Chapitre 16

Alexander

Claquant la porte derrière moi, je quitte la chambre d'un pas rapide, l'esprit en ébullition. Chacun de mes pas résonne lourdement dans les couloirs déserts, dicté par une colère sourde et une confusion que je n'arrive pas à apaiser.

Quand j'atteins enfin mon bureau, je me laisse tomber dans le fauteuil en cuir, épuisé par cette tempête intérieure. Je passe une main tremblante sur mon visage, comme si ce geste pouvait chasser la tension qui pèse sur mes épaules.

— Qu'est-ce qu'il m'arrive, bon sang !

Ma voix éclate dans la pièce, faisant trembler les fenêtres.

Je suis un guerrier. Le commandant de la garde royale. L'héritier du royaume de Lumia. Je suis habitué à faire face à l'adversité sans faillir. Depuis des années, je mène des batailles et prends des décisions impitoyables sans que jamais mon cœur ne vacille. La peur ? Une sensation étrangère.

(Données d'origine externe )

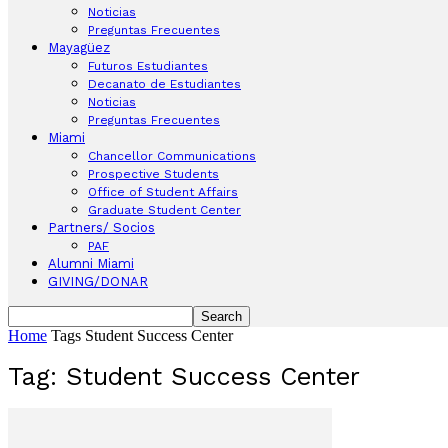
Noticias
Preguntas Frecuentes
Mayagüez
Futuros Estudiantes
Decanato de Estudiantes
Noticias
Preguntas Frecuentes
Miami
Chancellor Communications
Prospective Students
Office of Student Affairs
Graduate Student Center
Partners/ Socios
PAF
Alumni Miami
GIVING/DONAR
Home
Tags
Student Success Center
Tag: Student Success Center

L'hésitation ? Un luxe que je ne me suis jamais permis.

Et pourtant... Je suis hanté par l'image de cette femme qui s'est effondrée devant mes yeux. À cet instant, une angoisse viscérale m'a envahi, aveuglant toute raison. Mon cœur s'est emballé, mes mains sont devenues moites, et pour la première fois de ma vie, j'ai compris ce que signifiait vraiment la peur. Pourquoi ? Pourquoi cette réaction ?

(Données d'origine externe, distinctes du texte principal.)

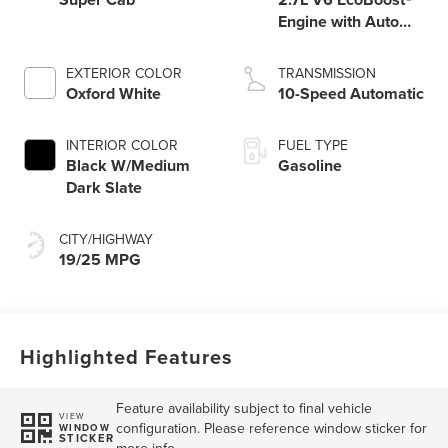
Engine with Auto
Start-Stop
Technology
EXTERIOR COLOR
TRANSMISSION
Oxford White
10-Speed Automatic
INTERIOR COLOR
FUEL TYPE
Black W/Medium
Gasoline
Dark Slate
CITY/HIGHWAY
19/25 MPG
Highlighted Features
Feature availability subject to final vehicle
VIEW
configuration. Please reference window sticker for
WINDOW
STICKER
more info.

Je serre les dents, cherchant désespérément à m'accrocher à des explications rationnelles. Peut-être ai-je simplement craint d'être tenu responsable de sa mort ? Que mon habilité à régner soit remise en question si elle venait à succomber ici, sous mon toit ? Mais même à mes propres oreilles, ces excuses sonnent creux.

Même si j'essaye de me convaincre que cette femme n'est rien de plus qu'une esclave, qu'il n'y a aucune raison que je sors inquiet pour elle, mon esprit refuse de m'obéir. Mon agitation intérieure persiste et son visage ne cesse de s'imposer à moi. Je la revois, terrifiée et vulnérable, quand je l'ai trouvé dans la forêt. Je me souviens de ce regard brûlant de révolte quand j'ai insinué qu'elle pouvait être une espionne. Et cette larme... cette maudite larme qu'elle a laissée échapper dans son sommeil que je n'ai pas pu m'empêcher d'essuyer.

Je ferme les yeux, exaspéré par mon propre trouble. Comment une femme que je connais à peine peut-elle me troubler à ce point ? Jusqu'à présent, toutes celles que j'ai fréquentées n'étaient qu'une distraction passagère, un moyen de soulager une tension purement physique. Jamais personne n'avait réussi à franchir les murs que j'ai érigés autour de moi ni à me détourner de mes devoirs. Jusqu'à hier...

Cette femme m'obsède, et ce n'est pas seulement lié à son visage ou sa silhouette. C'est cette étincelle dans ses yeux, cette force qu'elle refuse de cacher. Elle est un mystère, et Dieu sait que je hais les mystères. Ils m'attirent, me consument, m'empoisonnent. Et je ne peux pas me permettre de me laisser distraire. Encore moins par une esclave.

Je pousse un soupir, las de cette bataille contre moi-même. Un autre sentiment commence à s'insinuer en moi, plus amer, plus pesant : la culpabilité. J'ai été injuste avec elle. J'étais contrarié par la discussion que j'ai eu avec mon père, contrarié également de cette peur inhabituelle que j'ai ressentie en la voyant s'effondrer et j'ai défoulé ma colère sur elle. Pire encore, je me suis réfugié derrière des mensonges pour cacher ma faiblesse. Je suis peut-être trop fier pour m'excuser ouvertement, mais je peux peut-être réparer mes erreurs autrement.

— Gaspard !

La porte s'ouvre brusquement, laissant apparaître mon valet. Il s'incline légèrement, prêt à recevoir mes ordres.

— Va dire aux gardes qu'ils pourront libérer Alice dès demain matin.

Il me dévisage un instant, surpris par ma demande, mais se contente d'un hochement de tête avant de s'éclipser pour exécuter mes instructions. Lorsque la porte se referme derrière lui, je laisse retomber ma tête entre mes mains, soupirant déjà face à la longue nuit qui m'attend.